Here are three areas to avoid, and three more to invest in.
1. Avoid cold calling and junk mailing
Just because you have a database filled with thousands of potential customers doesn’t mean they all want to hear from you. Cold calling and junk mailing require a lot of effort and investment for typically very little return.
Modern sales and marketing must be customer-centric. Businesses must focus on customers, not themselves or their products. Interrupting them during dinner or clogging up their inbox with irrelevant nonsense is just likely to agitate them and get you placed on spam lists.
In 2017 and beyond, relevancy is king. Calls and emails are fine, but they must be tailored to the precise needs of the customer. Better to research one hot prospect than waste time and effort contacting – and discouraging – a thousand uninterested strangers.
2. Avoid discounting
Discounting is for people who prize short-term gains over the difficult, frustrating, and ultimately rewarding work of building a brand that appeals to customers. Even worse, the short-term gains usually aren’t even that significant.

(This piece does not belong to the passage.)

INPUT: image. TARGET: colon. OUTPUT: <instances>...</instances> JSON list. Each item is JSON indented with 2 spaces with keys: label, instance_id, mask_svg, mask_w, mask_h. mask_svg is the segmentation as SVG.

Price is important. You want to make sure customers are getting value for money. But when you discount your products, you’re essentially reacting to what your larger competitors are doing – and they can often afford to set their prices far lower than you can.

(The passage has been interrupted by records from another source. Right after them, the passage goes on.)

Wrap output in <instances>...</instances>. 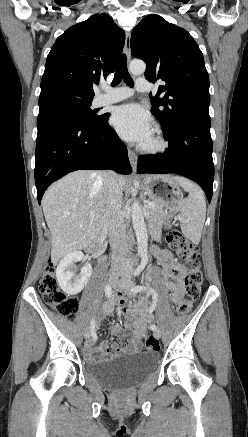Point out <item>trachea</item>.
<instances>
[{
    "label": "trachea",
    "mask_w": 248,
    "mask_h": 437,
    "mask_svg": "<svg viewBox=\"0 0 248 437\" xmlns=\"http://www.w3.org/2000/svg\"><path fill=\"white\" fill-rule=\"evenodd\" d=\"M121 79H123L124 82L131 87L134 85L133 80L127 69V57L125 54L122 55L119 61L111 86L118 85Z\"/></svg>",
    "instance_id": "trachea-1"
}]
</instances>
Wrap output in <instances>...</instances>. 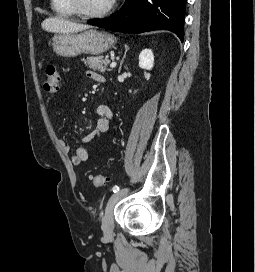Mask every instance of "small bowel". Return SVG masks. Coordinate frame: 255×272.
<instances>
[{"mask_svg":"<svg viewBox=\"0 0 255 272\" xmlns=\"http://www.w3.org/2000/svg\"><path fill=\"white\" fill-rule=\"evenodd\" d=\"M88 78L97 83L104 82V77L96 71H88ZM97 121L96 127L88 134L82 137L80 145L75 149L74 153L70 155V160L74 165L85 163L88 160V152L84 148L85 144L90 143L95 139L104 138L112 128L111 122L114 118V112L108 105L102 104L97 107ZM61 148L65 152L70 151V145L65 140H60Z\"/></svg>","mask_w":255,"mask_h":272,"instance_id":"small-bowel-1","label":"small bowel"}]
</instances>
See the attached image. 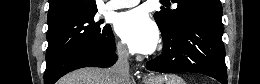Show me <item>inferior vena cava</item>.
I'll use <instances>...</instances> for the list:
<instances>
[{"label": "inferior vena cava", "mask_w": 260, "mask_h": 84, "mask_svg": "<svg viewBox=\"0 0 260 84\" xmlns=\"http://www.w3.org/2000/svg\"><path fill=\"white\" fill-rule=\"evenodd\" d=\"M118 59L111 67L112 79L114 84L129 83V53L123 48H117Z\"/></svg>", "instance_id": "1"}]
</instances>
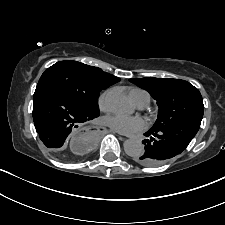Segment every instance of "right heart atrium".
I'll use <instances>...</instances> for the list:
<instances>
[{"mask_svg":"<svg viewBox=\"0 0 225 225\" xmlns=\"http://www.w3.org/2000/svg\"><path fill=\"white\" fill-rule=\"evenodd\" d=\"M111 94V90L104 91L98 99V106L102 111L109 110V97Z\"/></svg>","mask_w":225,"mask_h":225,"instance_id":"d8ad5b80","label":"right heart atrium"}]
</instances>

And what do you get in the end? An image as a ‘discount’ brand, customers who are only in it for the low cost, and – eventually – shrinking returns. Don’t sacrifice your sales budget in order to afford more discounting. The lower your prices, the lower your profits.
3. Avoid obsolete technology
If you’re going to spend money on technology for your sales and marketing teams – and you certainly should – make sure it’s the right technology. It’s easy to cut corners and invest in last year’s model, but over time, you’ll pay for any underinvestment.
The older your software, the more likely it is to become outdated, unsuited to your headcount and operational requirements, and even potentially discontinued. If you buy a tool that requires extensive maintenance and ongoing support, you’d probably be better off buying something more up-to-date. If you’re buying from a company that doesn’t offer maintenance and support, even worse.
Obsolete systems automate fewer tasks, and less effectively. They’re also more susceptible to attack and compromise. Your budget can and should be spent elsewhere.
1. Invest in market research
Spending money on market research is sensible – provided you do it correctly. It’s not all about focus groups and door-to-door surveys: these things certainly form part of it, but they’re not the be all and end all.
If you have less money to throw around, an online questionnaire through SurveyMonkey or a comparable tool can help you get an idea of what your customers think of you, and what they want from you. You can also create content around certain hot-button topics to gauge their feelings, monitor social media feeds, and generally just pay attention to your target audience and what it wants. It doesn’t need two-way glass to be market research.
2. Invest in customer retention
New customers can be expensive – to the point where they can cost up to five times more than simply keeping the ones you already have. Ideally, you’ll be doing plenty of both, but too often we prioritize the latter at the expense of the former.
The time you spend chasing a new lead, pitching them, preparing for meetings, and closing them is important, but it also costs a lot more than simply dropping your best customer a line and asking if they’re satisfied with your service. And yet, according to our own research, 25% of salespeople struggle with this.
It’s time to start actively pursuing a customer retention programme. Use customer analytics technology to identify how your interactions with key accounts are influencing purchasing behaviors, and figure out what you can do to up and cross sell more. Then use Business Intelligence to make the best use of your findings: software can alert you to drops in recurring revenue or customer unhappiness that may not have been immediately apparent to your salespeople.
3. Invest in your brand
To acquire new customers, you must build a strong brand reputation. The best way to do this is to make use of the expertise and wisdom your business has accumulated.
A content strategy is an excellent way to do just that. Create blogs, whitepapers, email marketing collateral, newsletters – whatever your customers will pay attention to. Contribute to industry publications when you have something to say on a particular issue. Be consistently informative and intelligent and your brand awareness will rise – even if your product is heavily commoditized and functionally indistinguishable from your competitors. Service quality and innovation are only part of the battle.
It doesn’t matter how much budget you have, as long as you spend it wisely. Ensure that all money is allocated to the areas that need it most – and, more importantly, that you aren’t spending it where you shouldn’t be.